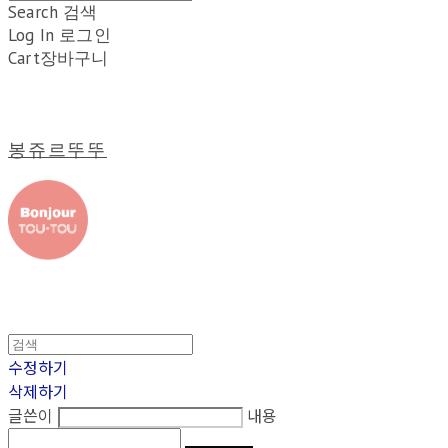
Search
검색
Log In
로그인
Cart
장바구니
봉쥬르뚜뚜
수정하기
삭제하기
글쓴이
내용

|---|

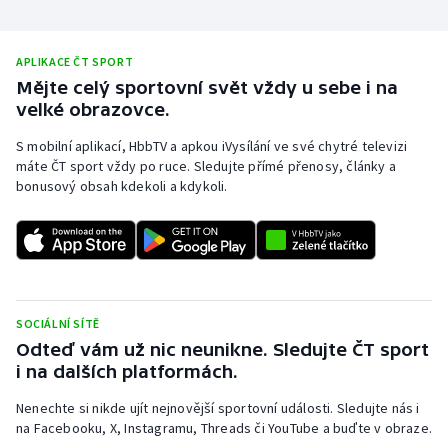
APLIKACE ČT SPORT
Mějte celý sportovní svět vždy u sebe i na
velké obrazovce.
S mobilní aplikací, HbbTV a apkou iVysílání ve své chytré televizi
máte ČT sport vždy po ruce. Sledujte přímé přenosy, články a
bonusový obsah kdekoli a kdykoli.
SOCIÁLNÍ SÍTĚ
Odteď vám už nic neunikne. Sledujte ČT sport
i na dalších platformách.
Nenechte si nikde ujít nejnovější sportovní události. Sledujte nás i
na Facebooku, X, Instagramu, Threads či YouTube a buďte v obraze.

|---|

* [WHAT NEEDS TO BE DONE]
Starting at the line above that contains "Mějte celý sportovní svět vždy u sebe i na", repeat each line exactly up to and including the line that contains "SOCIÁLNÍ SÍTĚ", and stop there.

* [OUTPUT OF THE EXERCISE]
Mějte celý sportovní svět vždy u sebe i na
velké obrazovce.
S mobilní aplikací, HbbTV a apkou iVysílání ve své chytré televizi
máte ČT sport vždy po ruce. Sledujte přímé přenosy, články a
bonusový obsah kdekoli a kdykoli.
SOCIÁLNÍ SÍTĚ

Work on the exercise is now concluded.